ObjectiveTo analyze the causal relationship between SARS-CoV-2 infection and retinal vascular obstruction by mendelian randomization (MR). MethodsA two-sample MR analysis utilizing summary statistics from genome-wide association studies (GWAS) in European populations was conducted. The GWAS data for SARS-CoV-2 infection comprised cases of common infection (2 597 856), hospitalized infection (2 095 324), and severe infection (1 086 211). Data on retinal vascular obstruction were obtained from the FinnGen database, which included 203 269 cases of retinal artery obstruction and 182 945 cases of retinal vein obstruction (RVO).
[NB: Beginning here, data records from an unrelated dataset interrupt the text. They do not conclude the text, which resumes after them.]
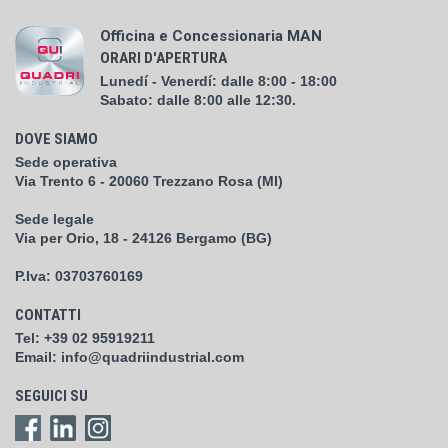
Officina e Concessionaria MAN
ORARI D'APERTURA
Lunedí - Venerdí: dalle 8:00 - 18:00
Sabato: dalle 8:00 alle 12:30.
DOVE SIAMO
Sede operativa
Via Trento 6 - 20060 Trezzano Rosa (MI)
Sede legale
Via per Orio, 18 - 24126 Bergamo (BG)
P.Iva:
03703760169
CONTATTI
Tel:
+39 02 95919211
Email:
info@quadriindustrial.com
SEGUICI SU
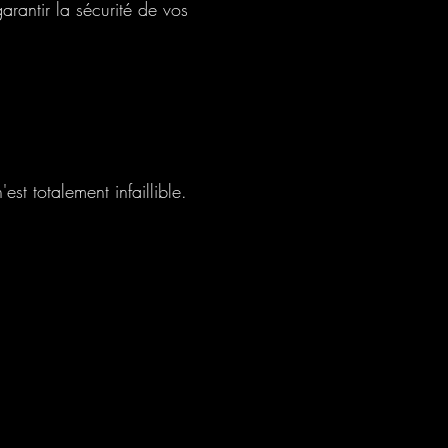
rantir la sécurité de vos
t totalement infaillible.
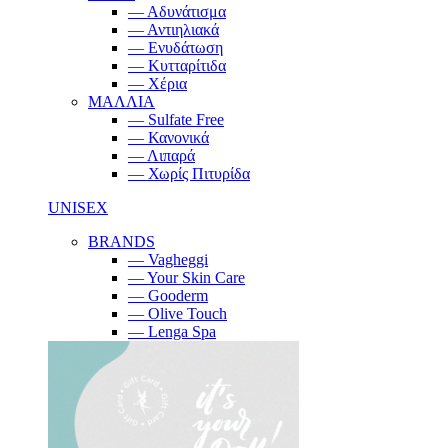
— Αδυνάτισμα
— Αντιηλιακά
— Ενυδάτωση
— Κυτταρίτιδα
— Χέρια
ΜΑΛΛΙΑ
— Sulfate Free
— Κανονικά
— Λιπαρά
— Χωρίς Πιτυρίδα
UNISEX
BRANDS
— Vagheggi
— Your Skin Care
— Gooderm
— Olive Touch
— Lenga Spa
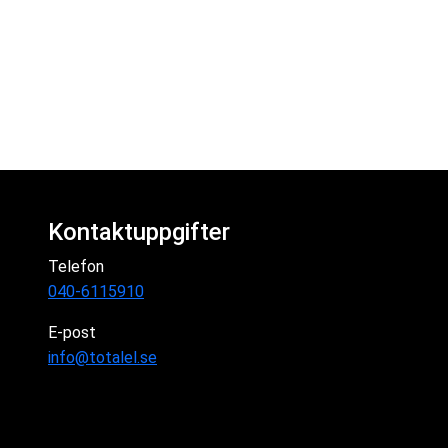
Kontaktuppgifter
Telefon
040-6115910
E-post
info@totalel.se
Inverse variance weighting (IVW), random effects models, weighted median (WM), MR-Egger regression, simple models, and weighted models were used to analyze the bidirectional causal relationship between different SARS-CoV-2 infection phenotypes and retinal obstruction. The Q statistic was used to assess heterogeneity among single nucleotide polymorphisms (SNP), while MR-Presso was utilized to detect SNP outliers, and MR-Egger intercept tests were performed to evaluate horizontal pleiotropy. ResultsThe MR analysis, using IVW, random effects models, MR-Egger, WM, and weighted models, indicated no significant association between common SARS-CoV-2 infection, hospitalized infection, severe infection, and retinal vascular obstruction (P>0.05). Additionally, retinal vascular obstruction did not show a significant association with the various SARS-CoV-2 infection phenotypes (P>0.05). In the simple model, a significant association was found between severe SARS-CoV-2 infection and RVO (P<0.05), as well as between RVO and common SARS-CoV-2 infection (P<0.05). No heterogeneity was observed in the IVW and MR-Egger analyses (P>0.05). The MR-Egger test provided no evidence of horizontal pleiotropy (P>0.05), and MR-Presso detected no outlier SNP. ConclusionThe findings of this study do not support a causal relationship between SARS-CoV-2 infection and the occurrence of retinal vascular obstruction.